═════ Information given

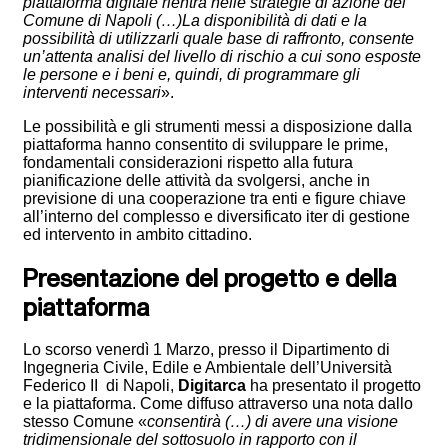
piattaforma digitale rientra nelle strategie di azione del
Comune di Napoli (…)La disponibilità di dati e la
possibilità di utilizzarli quale base di raffronto, consente
un’attenta analisi del livello di rischio a cui sono esposte
le persone e i beni e, quindi, di programmare gli
interventi necessari
».
Le possibilità e gli strumenti messi a disposizione dalla
piattaforma hanno consentito di sviluppare le prime,
fondamentali considerazioni rispetto alla futura
pianificazione delle attività da svolgersi, anche in
previsione di una cooperazione tra enti e figure chiave
all’interno del complesso e diversificato iter di gestione
ed intervento in ambito cittadino.
Presentazione del progetto e della
piattaforma
Lo scorso venerdì 1 Marzo, presso il Dipartimento di
Ingegneria Civile, Edile e Ambientale dell’Università
Federico II di Napoli,
Digitarca
ha presentato il progetto
e la piattaforma. Come diffuso attraverso una nota dallo
stesso Comune «
consentirà (…) di avere una visione
tridimensionale del sottosuolo in rapporto con il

══════════

*Task to carry out*. Up to and including the line with "un’attenta analisi del", repeat every line from the top of the entries exactly, but not the pictures.

*Result for this exercise*.
piattaforma digitale rientra nelle strategie di azione del
Comune di Napoli (…)La disponibilità di dati e la
possibilità di utilizzarli quale base di raffronto, consente
un’attenta analisi del livello di rischio a cui sono esposte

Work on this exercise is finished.